While it’s very much like FromSoftware to implement a system like this, it also just proves to be a drag more often than not. The fact that the game doesn’t really detail the finer ins and outs of World Tendency doesn’t help, either. As a first time player, I had to spend a lot of time reading up on the system and all of the larger effects that it can have on your Demon’s Souls experience. I like that these games are often ones where the community has to work together to figure everything out, but World Tendency itself should at least be something that Demon’s Souls teaches to players a bit more than it does. Let’s just say that I’m glad this element never made its way into the Dark Souls series.
When it comes to the overall difficulty of Demon’s Souls, I think it’s equal parts one of the hardest and easiest games within the genre. The difficult aspect of the game comes with how you’ll receive a semi-permanent cut to your health if you ever die while in human form. The only way to then regain your human form is to defeat a boss or use a specific item that will restore your body. Still, seeing your health bar constantly being cut in half whenever you perish is something that grates on you, particularly in the game’s early hours, and it makes those initial stages far more difficult than may other Soulslikes already are.
That being said, I have to say that the bosses definitely leave something to be desired in Demon’s Souls, especially compared to what has come about in the decade since its release.

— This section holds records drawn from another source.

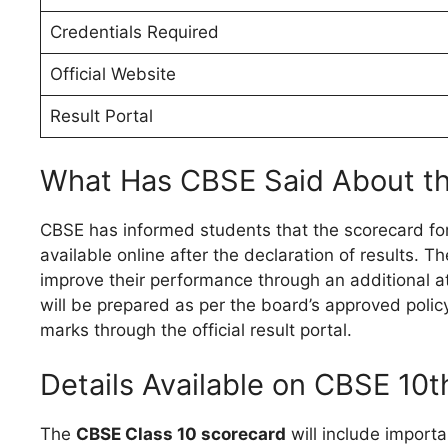
Credentials Required
Official Website
Result Portal
What Has CBSE Said About t
CBSE has informed students that the scorecard fo
available online after the declaration of results. 
improve their performance through an additional at
will be prepared as per the board’s approved polic
marks through the official result portal.
Details Available on CBSE 10
The
CBSE Class 10 scorecard
will include importa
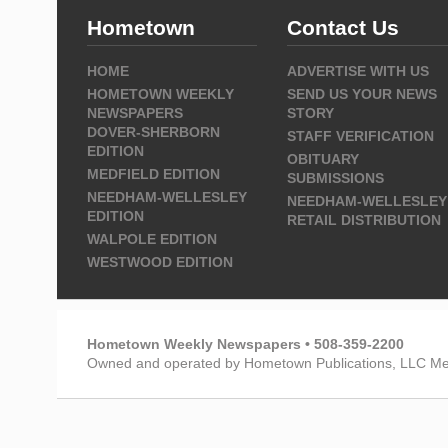
Hometown
Contact Us
HOME
ADVERTISE WITH US
HOMETOWN WEEKLY
SEND US YOUR NEWS
NEWSPAPERS
STORY
DOVER-SHERBORN
STAFF VERIFICATION
EDITION
OBITUARY
MEDFIELD EDITION
SUBMISSIONS
NEEDHAM-WELLESLEY
NEEDHAM-WELLESLEY
EDITION
RETAIL DISTRIBUTION
WALPOLE EDITION
WESTWOOD EDITION
Hometown Weekly Newspapers • 508-359-2200
Owned and operated by Hometown Publications, LLC Me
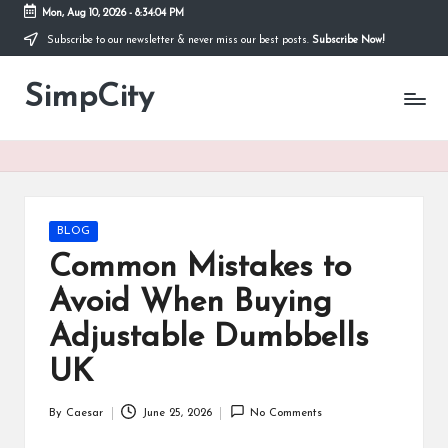
Mon, Aug 10, 2026
-
8:34:04 PM
Subscribe to our newsletter & never miss our best posts.
Subscribe Now!
Skip
to
SimpCity
content
Posted
BLOG
in
Common Mistakes to
Avoid When Buying
Adjustable Dumbbells
UK
By
Caesar
June 25, 2026
No Comments
Posted
by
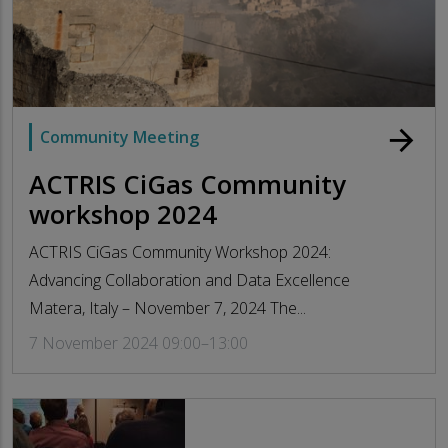
arrow_forward
Community Meeting
ACTRIS CiGas Community
workshop 2024
ACTRIS CiGas Community Workshop 2024:
Advancing Collaboration and Data Excellence
Matera, Italy – November 7, 2024 The...
7 November 2024 09:00–13:00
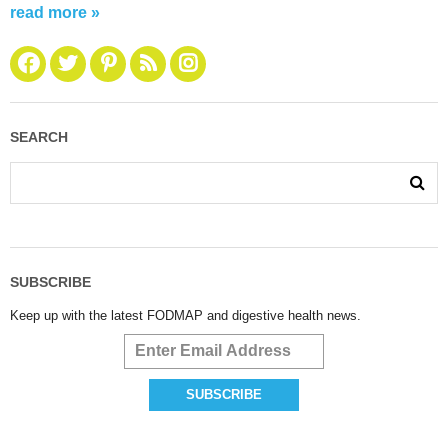
read more »
SEARCH
SUBSCRIBE
Keep up with the latest FODMAP and digestive health news.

Some standout baddies like Flamelurker, the Maneaters, and Storm King are among the more enjoyable bouts you’ll engage in, but a number of the other battles you’ll come across in the game prove to be a cakewalk assuming you’ve got a well-defined character build. The lack of a true final boss also exasperates this point even more. I wouldn’t call any of the bosses in Demon’s Souls “bad” necessarily, but the full cast also isn’t too memorable.
Demon’s Souls is an excellent game; I’m not the first person to tell you that in the last ten years. Bluepoint’s remake here on PS5 is also in line with the studio’s previous work, which is to say that it’s immaculate. If you already own Sony’s next-gen hardware, this is very much its killer app thus far. I implore you to make this your first Soulslike if you’ve never set foot into the genre before.
More than anything though, Demon’s Souls has allowed me to reflect a lot the past few weeks on my own personal life and where I’m heading. Despite my next career destination not being much of a far cry from what I have done here at DualShockers for the past four years, Demon’s Souls has shown me once again that familiarity doesn’t mean that a challenge still can’t be present. Much like this series of games has taught me over the years, satisfaction in your work and accomplishments is often one that is a result of the strife that you have to go through along the way. And to that end, I’m excited to see what challenges lie in wait for me in the future.
I’ve had a great time here at DualShockers and I’ll never forget this period of my life. Thank you for reading my work and being one of the best communities around throughout my tenure. Umbasa.